The process should follow an iterative cycle:
Migrate one module/domain at a time, test it thoroughly, and get feedback.
Make any needed adjustments to your code or settings.
Repeat until you've completely moved all PostgreSQL code and data to Databricks.
Now, what happens once everything is migrated and validated?
It’s time to decommission or dismantle the old technology. This phase is often overlooked 🤷♂️, leading to technical debt in many organizations.
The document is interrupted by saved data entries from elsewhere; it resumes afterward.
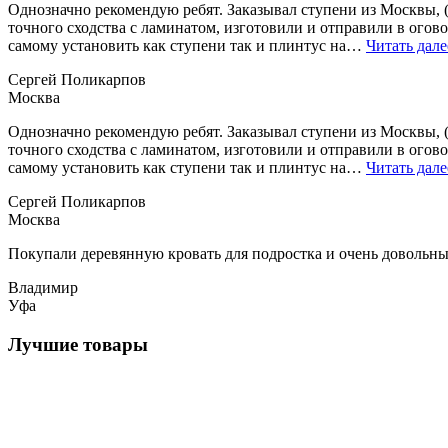
Однозначно рекомендую ребят. Заказывал ступени из Москвы, (
точного сходства с ламинатом, изготовили и отправили в огово
самому установить как ступени так и плинтус на…
Читать дале
Сергей Поликарпов
Москва
Однозначно рекомендую ребят. Заказывал ступени из Москвы, (
точного сходства с ламинатом, изготовили и отправили в огово
самому установить как ступени так и плинтус на…
Читать дале
Сергей Поликарпов
Москва
Покупали деревянную кровать для подростка и очень довольны.
Владимир
Уфа
Лучшие товары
To maximize Return on Investment (ROI), it’s essential to:
✔️ Plan the retirement of legacy PostgreSQL systems.
✔️ Deactivate old servers, databases, and connections.
✔️ Redirect all processes and applications to Databricks.
Conclusions
As we've shown, moving from traditional data warehouses like PostgreSQL to Databricks is fairly straightforward in concept—but that doesn't make it simple in practice. Many enterprise clients have built up years of stored procedures (often with little to no documentation) that can be incredibly complex, giving engineering teams their work cut out for them.
That's why it makes sense to use acceleration tools like BladeBridge or SunnyData's custom accelerator to speed up and simplify the whole process.